Vargas se convenció de que hablaban en serio, y sabía por experiencia lo que ocurría en las clínicas clandestinas donde se operaba a la gente. Si le injertaban un trozo de metal en el cerebro que controlase sus pensamientos, probablemente no sobreviviría.
—Hace unos meses, un viajante de una compañía suiza me ofreció un catálogo nuevo —dijo—. Me los dejaba tirados de precio y, claro, no pude negarme. El viajante puso como condición echar un vistazo a mi lista de clientes preferentes. Había oído que vosotros veníais ocasionalmente por mi clínica. Por supuesto, no le di la lista.
—Pero sí le confirmaste que somos clientes tuyos.
—¿Qué había de malo? Él ya lo sabía. Me mostró una gama de nanomeds diseñados para mejorar la calidad de vida de los colonos de la frontera, precisamente los productos que vosotros demandáis. El trato me pareció excelente. Una lástima que sus ingenieros genéticos fueran tan chapuceros.
—Danos su dirección.
—Sólo tengo su teléfono y un número de cuenta donde le ingresaba los pagos. Supongo que con eso será suficiente. Si tu amigo deja de apuntarme con la pistola, consultaré mi agenda.

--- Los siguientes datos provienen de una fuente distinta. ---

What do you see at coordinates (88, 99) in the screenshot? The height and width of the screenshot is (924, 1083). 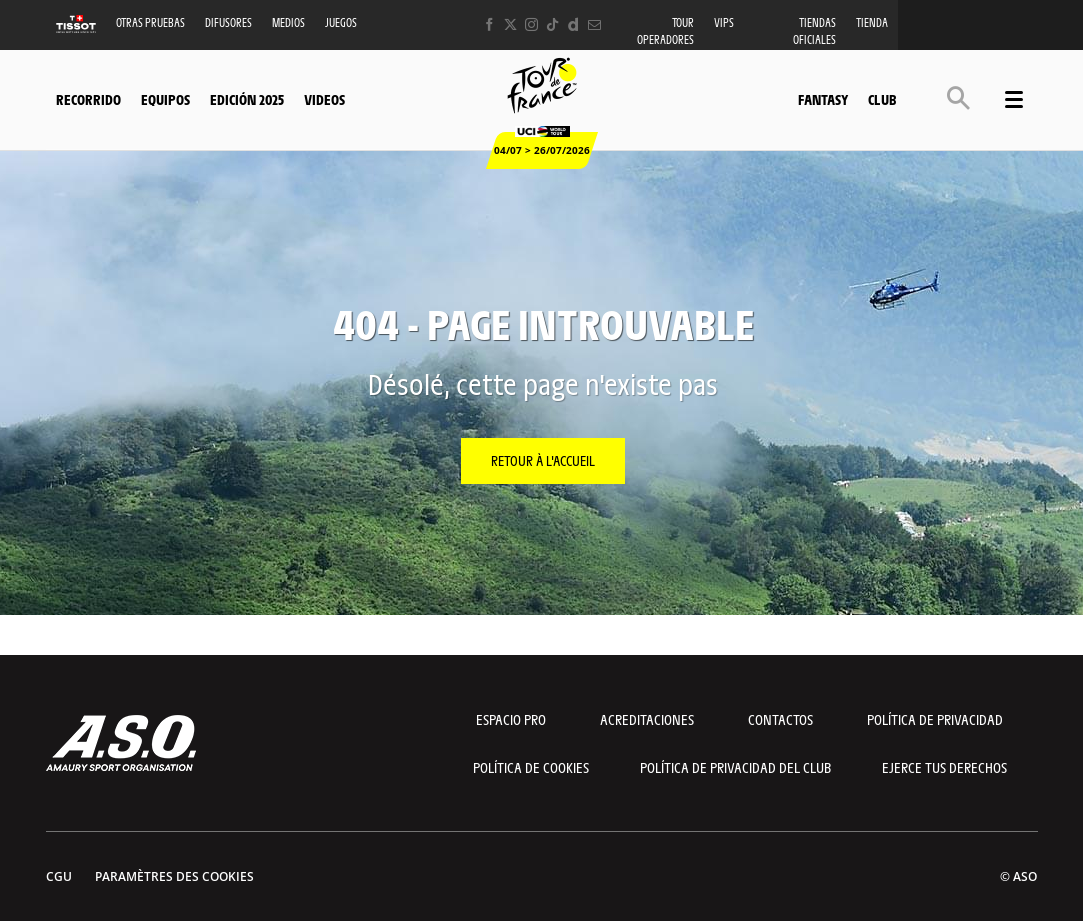 I see `Recorrido [button]` at bounding box center [88, 99].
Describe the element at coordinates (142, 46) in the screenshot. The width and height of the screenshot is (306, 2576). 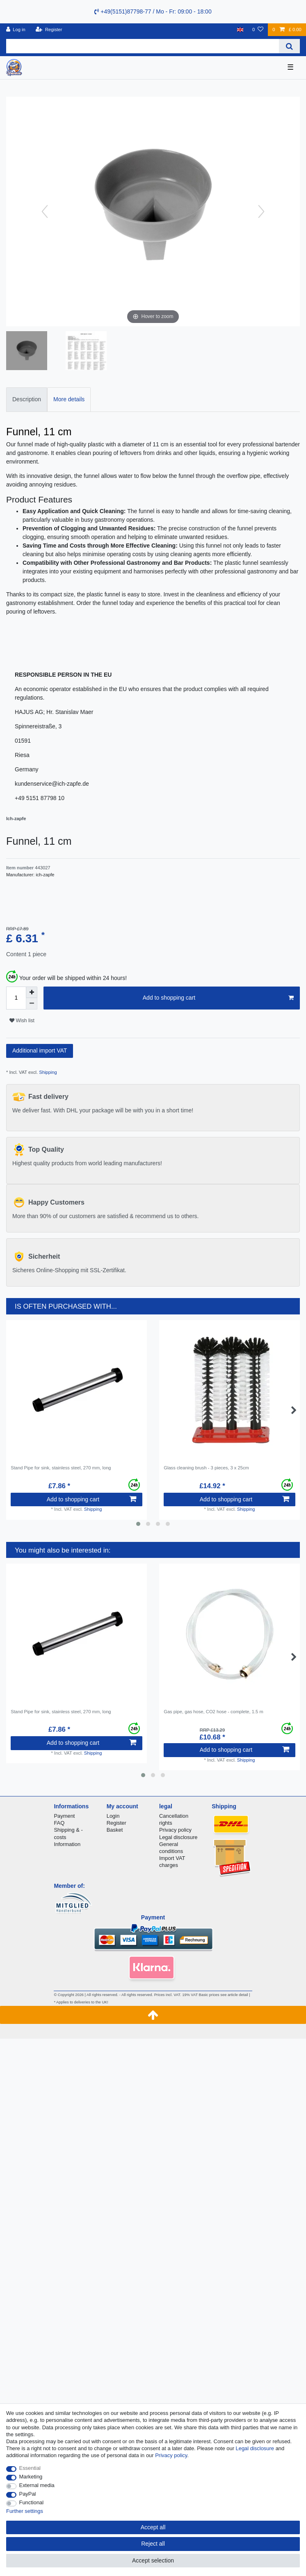 I see `[Search term]` at that location.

Les dio lo que le pedían y se despidieron de él, no sin antes advertirle que si la información que les había dado era falsa, volverían a llevárselo.
Aquel asunto empezaba a complicarse. Por las explicaciones de Vargas, se deducía que habían sido usados como parte de un plan para distribuir una partida de nanomeds de efectos letales. ¿Quién podía tener interés en matar a los clientes, ganando apenas un puñado de creds a cambio? Eso no era bueno para el negocio, y para fabricantes y traficantes, el dinero era lo más importante. Si te cargabas a los compradores, el negocio se esfumaba.
Alguien les había utilizado, y no sabían quién era, qué se proponía y por qué les había elegido a ellos como instrumento de su plan.